Here's the American one. Last week in NY, Burg said that American Jews compose a "semi-autonomous" structure of Zionism, giving support to the Jewish state. I don't want that role, never had. Richard Perle and Elliott Abrams did, and look where our foreign policy is in the Middle East. Today Richard Falk, the special rapporteur for the UN in Gaza, states that the U.S. is complicit in Israel's "massive" violations of the Geneva Conventions that threaten wide famine and disease in the Palestinian population and that breed extremism. The international outrage over these conditions, Falk says, recall the outrage over apartheid 20 years back. This is the true context for Burg's revelations, and yes the Obama train is leaving the station--which is to say that my country will be paying more attention, at last, to Israel's grievous treatment of a minority.

His idea that Israel pardoned Germany too quickly and shifted the rage to Arabs is significant.
I agree. But the US did pardon Germany too quick too. Cold war.
So where does one go to talk if there are two separate discussions, one international jewish, the other straight American–when the issues discussed in both circles obviously overlap and are so related?
How can you have had a "special relationship" for so long and remain
yet divorced by mostly accident of birth?
How long can the enabling, the enmeshment continue? I guess it will take something really big, say, an attack on Iran…

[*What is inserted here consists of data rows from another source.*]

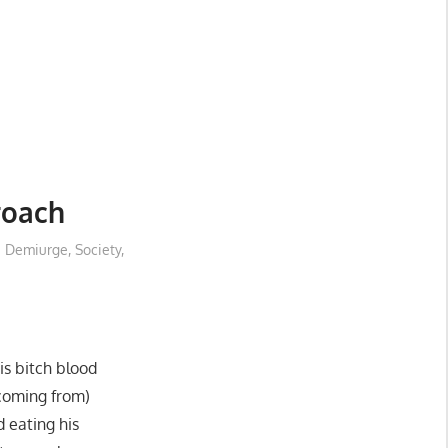
roach
e Demiurge
,
Society
,
his bitch blood
coming from)
d eating his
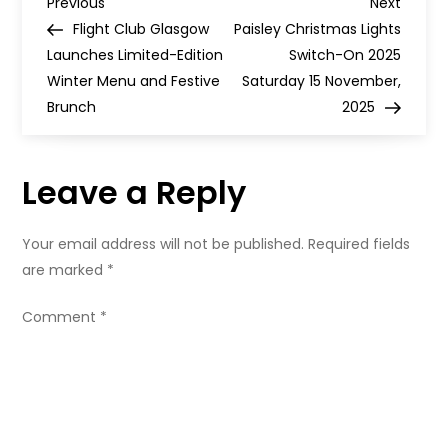
P
with
Previous
Next
Previous
Next
a
Post
Post
Flight Club Glasgow
Paisley Christmas Lights
fresh
o
new
Launches Limited-Edition
Switch-On 2025
look
Winter Menu and Festive
–
Saturday 15 November,
s
and
Brunch
2025
50%
off
t
to
celebrate
Leave a Reply
n
a
Your email address will not be published.
Required fields
are marked
*
v
Comment
*
i
g
a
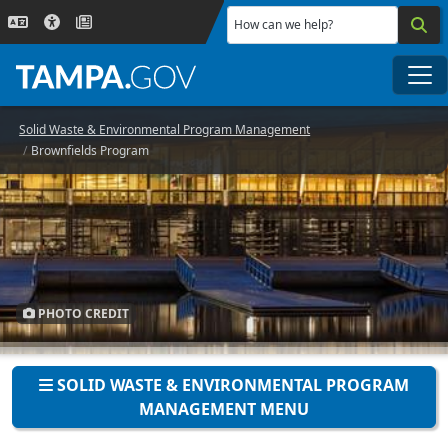
Skip to main content
How can we help?
Me
Solid Waste & Environmental Program Management
Brownfields Program
PHOTO CREDIT
SOLID WASTE & ENVIRONMENTAL PROGRAM
MANAGEMENT MENU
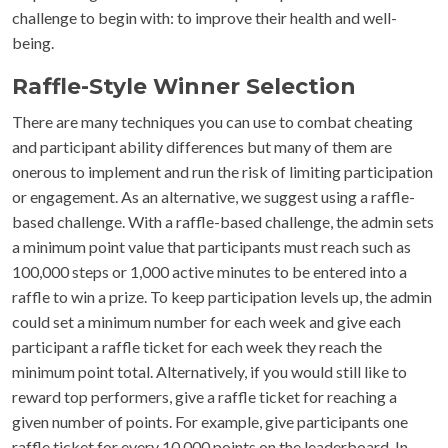
challenge to begin with: to improve their health and well-
being.
Raffle-Style Winner Selection
There are many techniques you can use to combat cheating
and participant ability differences but many of them are
onerous to implement and run the risk of limiting participation
or engagement. As an alternative, we suggest using a raffle-
based challenge. With a raffle-based challenge, the admin sets
a minimum point value that participants must reach such as
100,000 steps or 1,000 active minutes to be entered into a
raffle to win a prize. To keep participation levels up, the admin
could set a minimum number for each week and give each
participant a raffle ticket for each week they reach the
minimum point total. Alternatively, if you would still like to
reward top performers, give a raffle ticket for reaching a
given number of points. For example, give participants one
raffle ticket for every 10,000 points on the leaderboard. In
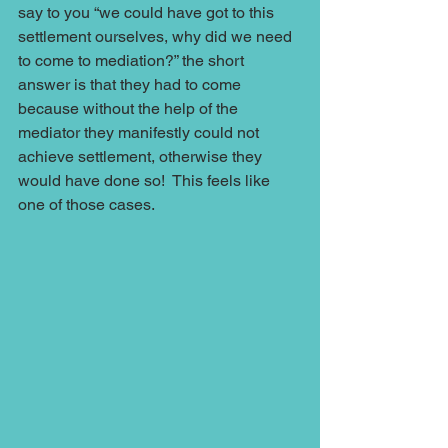
say to you “we could have got to this 
settlement ourselves, why did we need 
to come to mediation?” the short 
answer is that they had to come 
because without the help of the 
mediator they manifestly could not 
achieve settlement, otherwise they 
would have done so!  This feels like 
one of those cases.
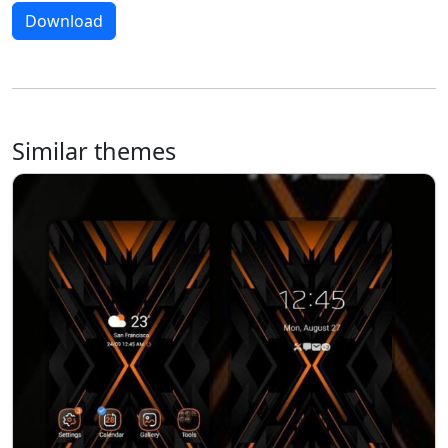
Download
Similar themes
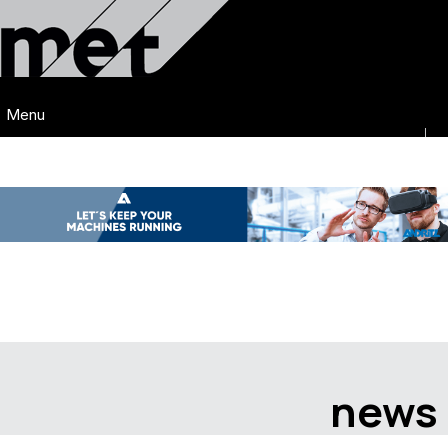
Menu
news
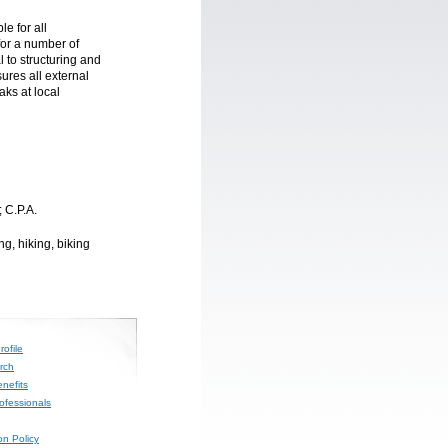
e for all
for a number of
l to structuring and
ures all external
aks at local
; C.P.A.
g, hiking, biking
ofile
rch
nefits
rofessionals
on Policy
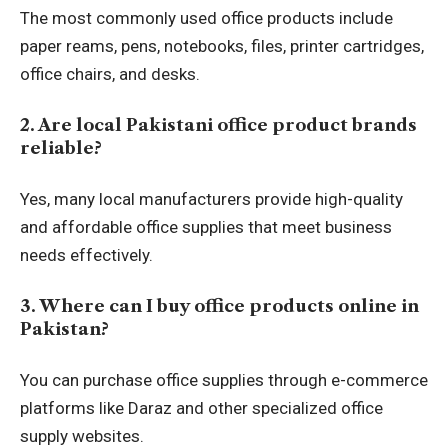
The most commonly used office products include
paper reams, pens, notebooks, files, printer cartridges,
office chairs, and desks.
2. Are local Pakistani office product brands
reliable?
Yes, many local manufacturers provide high-quality
and affordable office supplies that meet business
needs effectively.
3. Where can I buy office products online in
Pakistan?
You can purchase office supplies through e-commerce
platforms like Daraz and other specialized office
supply websites.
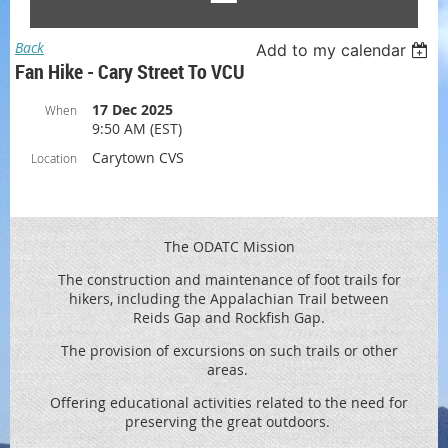
Back
Add to my calendar
Fan Hike - Cary Street To VCU
17 Dec 2025
When
9:50 AM (EST)
Carytown CVS
Location
The ODATC Mission
The construction and maintenance of foot trails for
hikers, including the
Appalachian Trail between
Reids
Gap and Rockfish Gap.
The provision of excursions on such trails or other
areas.
Offering educational activities related to the need for
preserving the great outdoors.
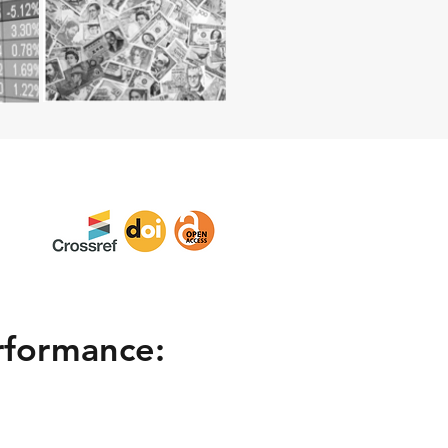
rformance:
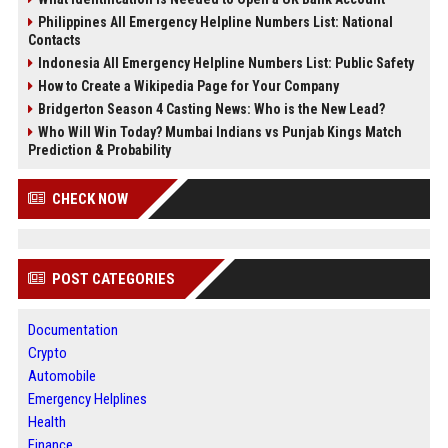
Philippines All Emergency Helpline Numbers List: National
Contacts
Indonesia All Emergency Helpline Numbers List: Public Safety
How to Create a Wikipedia Page for Your Company
Bridgerton Season 4 Casting News: Who is the New Lead?
Who Will Win Today? Mumbai Indians vs Punjab Kings Match
Prediction & Probability
CHECK NOW
POST CATEGORIES
Documentation
Crypto
Automobile
Emergency Helplines
Health
Finance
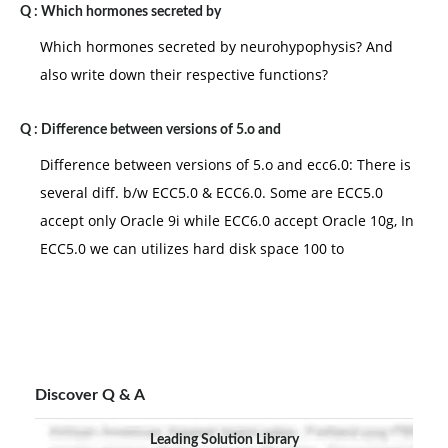
Q :
Which hormones secreted by
Which hormones secreted by neurohypophysis? And
also write down their respective functions?
Q :
Difference between versions of 5.o and
Difference between versions of 5.o and ecc6.0: There is
several diff. b/w ECC5.0 & ECC6.0. Some are ECC5.0
accept only Oracle 9i while ECC6.0 accept Oracle 10g, In
ECC5.0 we can utilizes hard disk space 100 to
Discover Q & A
Leading Solution Library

I hope folks are keeping up with this Book Club conversation. The latest contribution is from Mearsheimer–
Invoking the Holocaust to Defend the Occuption
"It is hard to believe how stunted and biased the coverage of Israel is in the American media, not to mention the extent to which our politicians have perfected the art of pandering to the Jewish state."
(BTW, as far as I can tell there's still been no acknowledgment of this book's existence in any of the mainstream media.)
I have to say that Phil's blog is the center of the journalism universe when it comes to the most important issue of our times. This Mearsheimer post is dynamite. I sent a link to our local editors as an example of real journalism, just in case they're interested.
This snippet of the TPM conversation caught my attention:
Patricia DeGennaro: "…I was an intern in the office of Senator Edward M. Kennedy. As a budding national security scholar, I asked the good Senator why the US did not work closer with the Russians to contain nuclear weapons. His answer was not about nuclear weapons but Jewish emigration."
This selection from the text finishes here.